The first witness from Cuba to testify in the trial of Luis Posada Carriles in federal court in El Paso is Roberto Hernández Caballero. Accompanied by FBI agent Omar Vega, Hernández Caballero got there early and waited in a solitary chair in the hallway. His wait was for nothing, because today Posada Carriles’ attorney declared war against any and all evidence coming from Cuba.
After the defense attorney’s declaration of war, Judge Kathleen Cardone recessed proceedings until tomorrow (Wednesday) at 8:30 a.m. She said she needed to ponder whether the results of the Cuban investigation of the bombs that exploded in Havana in 1997, one of which killed Fabio Di Celmo in September of that year, may be evidenced in a U.S. court.
The door to Judge Cardone’s chambers is to the left of the judicial dais, behind an imposing wall of bronze.
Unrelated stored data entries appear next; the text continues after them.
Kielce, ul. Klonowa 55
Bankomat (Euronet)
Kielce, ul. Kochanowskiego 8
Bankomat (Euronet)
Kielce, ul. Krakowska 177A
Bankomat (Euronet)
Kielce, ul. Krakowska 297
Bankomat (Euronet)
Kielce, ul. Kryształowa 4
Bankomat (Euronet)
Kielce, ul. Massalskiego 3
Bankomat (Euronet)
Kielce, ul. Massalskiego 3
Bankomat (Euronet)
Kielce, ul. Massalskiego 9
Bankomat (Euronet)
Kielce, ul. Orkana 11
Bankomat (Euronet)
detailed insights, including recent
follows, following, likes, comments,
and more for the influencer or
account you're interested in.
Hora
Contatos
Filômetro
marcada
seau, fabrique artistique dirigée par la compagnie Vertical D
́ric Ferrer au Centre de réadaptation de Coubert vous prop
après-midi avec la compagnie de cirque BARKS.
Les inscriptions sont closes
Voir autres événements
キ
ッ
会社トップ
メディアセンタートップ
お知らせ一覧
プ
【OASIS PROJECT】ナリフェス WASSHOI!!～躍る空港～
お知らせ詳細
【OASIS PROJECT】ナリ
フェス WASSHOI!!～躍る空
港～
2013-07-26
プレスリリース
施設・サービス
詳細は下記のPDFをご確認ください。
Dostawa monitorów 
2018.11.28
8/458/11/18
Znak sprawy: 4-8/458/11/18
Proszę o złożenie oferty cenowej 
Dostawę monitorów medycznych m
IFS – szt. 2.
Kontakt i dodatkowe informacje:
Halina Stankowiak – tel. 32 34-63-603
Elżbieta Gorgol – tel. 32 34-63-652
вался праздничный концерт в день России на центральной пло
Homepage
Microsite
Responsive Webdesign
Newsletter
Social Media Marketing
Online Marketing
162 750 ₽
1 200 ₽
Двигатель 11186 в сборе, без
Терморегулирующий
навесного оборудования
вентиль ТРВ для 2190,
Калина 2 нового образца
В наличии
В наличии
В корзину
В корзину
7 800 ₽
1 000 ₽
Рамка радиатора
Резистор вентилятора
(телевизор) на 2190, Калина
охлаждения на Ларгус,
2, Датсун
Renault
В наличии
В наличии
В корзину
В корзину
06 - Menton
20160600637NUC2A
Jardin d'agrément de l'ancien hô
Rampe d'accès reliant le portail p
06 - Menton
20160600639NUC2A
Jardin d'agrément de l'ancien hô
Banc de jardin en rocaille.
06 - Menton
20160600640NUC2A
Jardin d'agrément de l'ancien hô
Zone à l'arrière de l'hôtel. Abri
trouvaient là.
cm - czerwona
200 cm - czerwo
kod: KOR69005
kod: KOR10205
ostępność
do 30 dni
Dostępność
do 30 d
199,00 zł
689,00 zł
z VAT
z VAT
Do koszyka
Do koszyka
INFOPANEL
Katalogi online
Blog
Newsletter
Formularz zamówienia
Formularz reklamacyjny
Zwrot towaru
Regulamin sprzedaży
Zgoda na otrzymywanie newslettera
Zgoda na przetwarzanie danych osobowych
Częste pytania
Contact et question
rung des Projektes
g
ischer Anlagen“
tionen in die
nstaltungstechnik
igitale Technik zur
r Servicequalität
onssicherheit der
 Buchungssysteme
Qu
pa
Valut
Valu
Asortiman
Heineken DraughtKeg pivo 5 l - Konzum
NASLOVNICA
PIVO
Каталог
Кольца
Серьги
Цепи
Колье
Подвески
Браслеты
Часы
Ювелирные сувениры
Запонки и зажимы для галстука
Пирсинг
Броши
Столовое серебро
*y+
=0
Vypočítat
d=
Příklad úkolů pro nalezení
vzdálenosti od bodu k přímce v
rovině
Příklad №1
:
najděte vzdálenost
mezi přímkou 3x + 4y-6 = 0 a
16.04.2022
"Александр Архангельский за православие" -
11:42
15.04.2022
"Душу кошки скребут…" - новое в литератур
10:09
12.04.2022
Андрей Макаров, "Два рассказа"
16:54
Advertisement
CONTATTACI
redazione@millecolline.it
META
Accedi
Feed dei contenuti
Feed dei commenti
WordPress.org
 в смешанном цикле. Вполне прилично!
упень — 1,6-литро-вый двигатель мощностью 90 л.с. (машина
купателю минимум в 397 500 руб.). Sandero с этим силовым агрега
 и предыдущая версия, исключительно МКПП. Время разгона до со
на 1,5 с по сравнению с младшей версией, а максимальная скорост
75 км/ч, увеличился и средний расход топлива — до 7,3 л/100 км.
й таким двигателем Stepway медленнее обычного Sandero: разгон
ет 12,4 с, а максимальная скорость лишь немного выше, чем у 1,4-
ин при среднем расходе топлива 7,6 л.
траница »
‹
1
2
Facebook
A closer look, however, reveals that the bronze wall is actually a tin partition, painted bronze. Appearances are important and often deceptive.
Attached to the tin panel is the official seal of the United States District Court for the Western District of Texas. Emblazoned in its center is a bald eagle draped in the flag of the United States of America. The eagle symbolizes empire. It represented the Persian and Roman empires, the kingdom of Charlemagne and Napoleon’s reign. According to Greek mythology, Zeus sent an eagle to eat the liver of the rebel Prometheus, who had disobeyed the gods and armed mankind with fire. I wondered whose liver this El Paso eagle might want to devour?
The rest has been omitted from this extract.